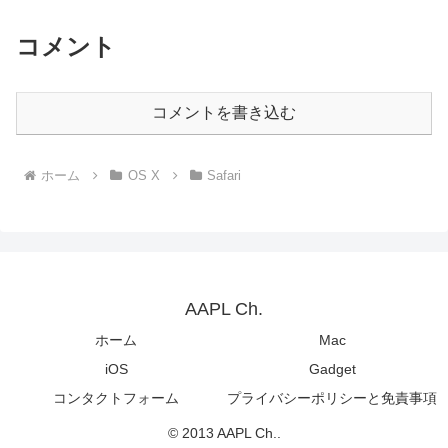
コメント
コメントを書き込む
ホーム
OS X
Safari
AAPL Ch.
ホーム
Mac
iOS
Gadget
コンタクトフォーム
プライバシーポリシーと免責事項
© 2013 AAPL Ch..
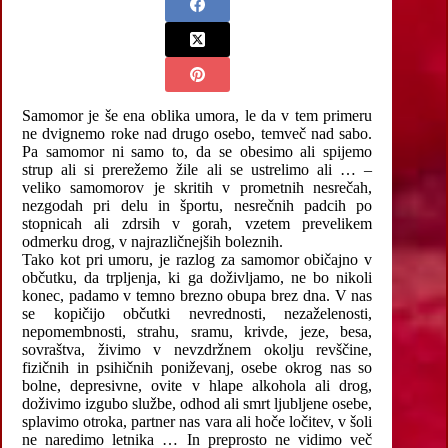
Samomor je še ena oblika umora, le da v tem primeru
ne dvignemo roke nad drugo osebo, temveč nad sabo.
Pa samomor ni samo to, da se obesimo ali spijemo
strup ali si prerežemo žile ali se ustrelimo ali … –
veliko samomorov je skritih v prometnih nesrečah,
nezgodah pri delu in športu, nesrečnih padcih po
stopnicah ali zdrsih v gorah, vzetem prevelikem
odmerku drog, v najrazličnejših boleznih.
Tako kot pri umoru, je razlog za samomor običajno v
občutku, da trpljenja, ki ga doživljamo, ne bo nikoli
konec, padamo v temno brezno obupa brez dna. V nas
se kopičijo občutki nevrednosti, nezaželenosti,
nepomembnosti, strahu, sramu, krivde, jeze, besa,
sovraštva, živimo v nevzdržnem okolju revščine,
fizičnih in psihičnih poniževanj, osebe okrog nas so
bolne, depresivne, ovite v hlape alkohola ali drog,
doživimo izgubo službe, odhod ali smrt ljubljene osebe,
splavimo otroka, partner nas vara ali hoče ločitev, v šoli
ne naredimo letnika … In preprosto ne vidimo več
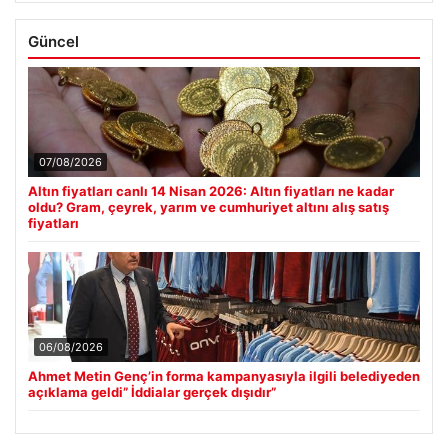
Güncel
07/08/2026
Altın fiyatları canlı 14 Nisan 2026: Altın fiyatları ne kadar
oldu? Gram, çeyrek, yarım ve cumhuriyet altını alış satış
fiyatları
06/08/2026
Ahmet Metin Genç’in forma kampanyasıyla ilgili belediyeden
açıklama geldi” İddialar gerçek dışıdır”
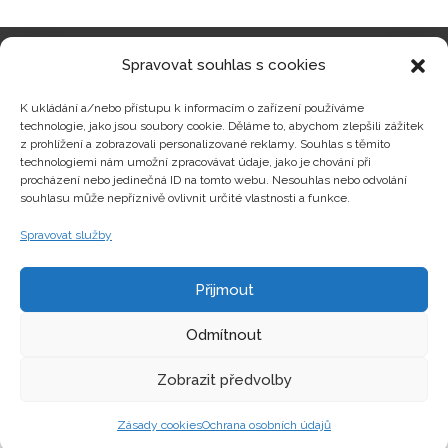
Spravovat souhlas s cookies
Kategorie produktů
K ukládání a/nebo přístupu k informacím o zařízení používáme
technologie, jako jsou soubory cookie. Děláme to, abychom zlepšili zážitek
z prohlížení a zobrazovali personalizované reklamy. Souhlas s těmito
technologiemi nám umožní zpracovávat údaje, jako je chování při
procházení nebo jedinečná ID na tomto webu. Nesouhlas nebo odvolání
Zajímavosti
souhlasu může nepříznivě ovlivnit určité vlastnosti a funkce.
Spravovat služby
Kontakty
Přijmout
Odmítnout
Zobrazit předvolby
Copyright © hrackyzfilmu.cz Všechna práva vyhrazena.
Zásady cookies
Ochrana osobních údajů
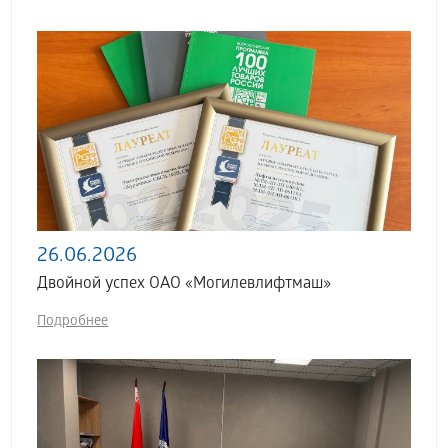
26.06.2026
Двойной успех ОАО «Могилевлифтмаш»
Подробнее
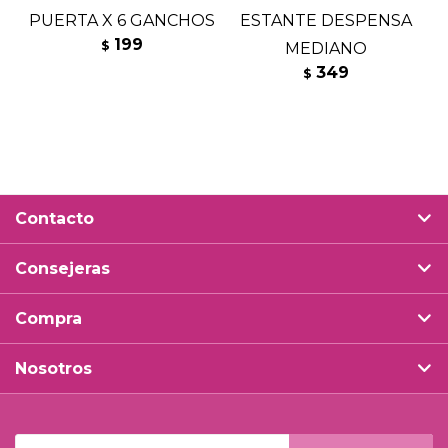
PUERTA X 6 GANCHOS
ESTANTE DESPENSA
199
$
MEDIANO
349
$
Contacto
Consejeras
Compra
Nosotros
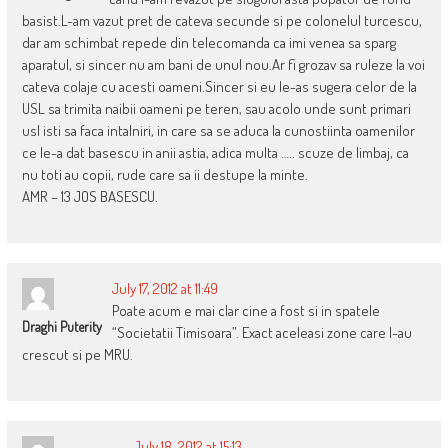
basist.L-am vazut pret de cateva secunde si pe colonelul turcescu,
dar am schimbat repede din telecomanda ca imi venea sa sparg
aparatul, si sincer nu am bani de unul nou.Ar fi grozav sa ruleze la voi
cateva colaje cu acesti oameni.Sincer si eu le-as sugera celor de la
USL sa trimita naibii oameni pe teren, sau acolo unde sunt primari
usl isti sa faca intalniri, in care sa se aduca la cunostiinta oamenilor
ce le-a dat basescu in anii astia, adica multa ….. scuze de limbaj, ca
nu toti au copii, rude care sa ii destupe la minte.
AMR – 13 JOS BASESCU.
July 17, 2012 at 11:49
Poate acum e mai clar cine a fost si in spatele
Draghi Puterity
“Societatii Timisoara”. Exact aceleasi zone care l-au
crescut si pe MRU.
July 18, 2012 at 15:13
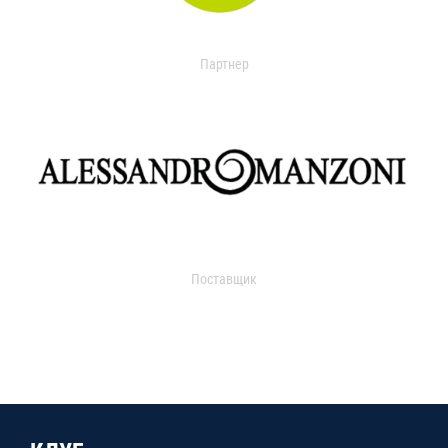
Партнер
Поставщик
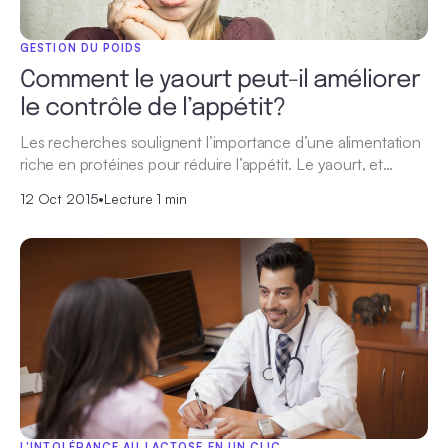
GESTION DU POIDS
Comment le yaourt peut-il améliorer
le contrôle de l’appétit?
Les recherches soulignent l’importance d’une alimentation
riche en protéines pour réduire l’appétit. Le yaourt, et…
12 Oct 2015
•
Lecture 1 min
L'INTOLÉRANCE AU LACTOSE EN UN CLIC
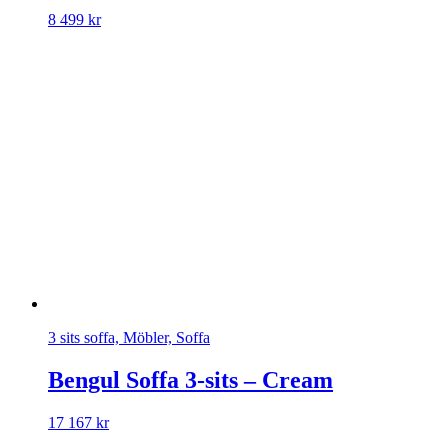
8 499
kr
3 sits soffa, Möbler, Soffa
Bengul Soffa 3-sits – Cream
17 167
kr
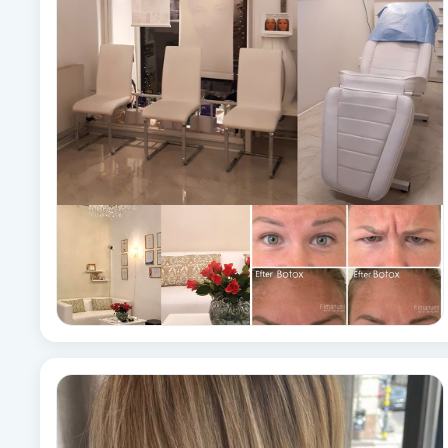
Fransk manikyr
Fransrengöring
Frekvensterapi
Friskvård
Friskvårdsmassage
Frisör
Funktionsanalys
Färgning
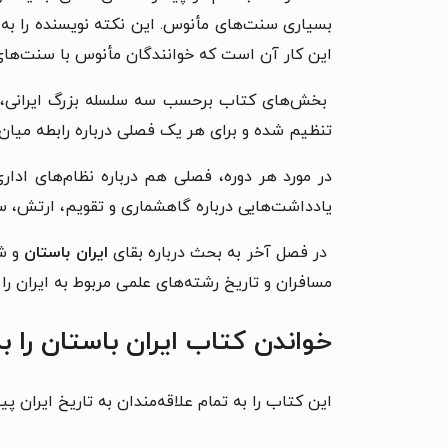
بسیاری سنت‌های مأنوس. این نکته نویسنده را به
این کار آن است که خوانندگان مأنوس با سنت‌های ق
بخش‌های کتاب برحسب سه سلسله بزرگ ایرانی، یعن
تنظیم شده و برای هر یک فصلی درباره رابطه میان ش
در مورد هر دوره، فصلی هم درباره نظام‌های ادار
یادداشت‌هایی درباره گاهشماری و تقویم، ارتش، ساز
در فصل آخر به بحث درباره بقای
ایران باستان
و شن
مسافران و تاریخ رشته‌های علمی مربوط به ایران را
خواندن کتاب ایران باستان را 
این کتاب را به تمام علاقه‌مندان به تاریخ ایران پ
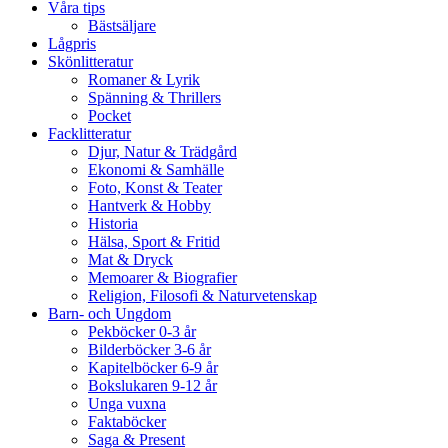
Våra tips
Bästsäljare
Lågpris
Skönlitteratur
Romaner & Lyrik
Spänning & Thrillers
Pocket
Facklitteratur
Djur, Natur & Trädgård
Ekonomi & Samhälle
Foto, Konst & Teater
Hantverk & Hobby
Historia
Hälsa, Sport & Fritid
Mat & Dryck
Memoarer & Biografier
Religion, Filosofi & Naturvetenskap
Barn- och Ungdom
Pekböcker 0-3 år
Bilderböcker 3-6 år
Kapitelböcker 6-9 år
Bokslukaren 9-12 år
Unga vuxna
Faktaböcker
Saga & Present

■ **EXERCISE DETAILS**:
Above are records; count the lines among them that include the word "تاریخ", and give only the number.

■ **WRITTEN REPLY**:
2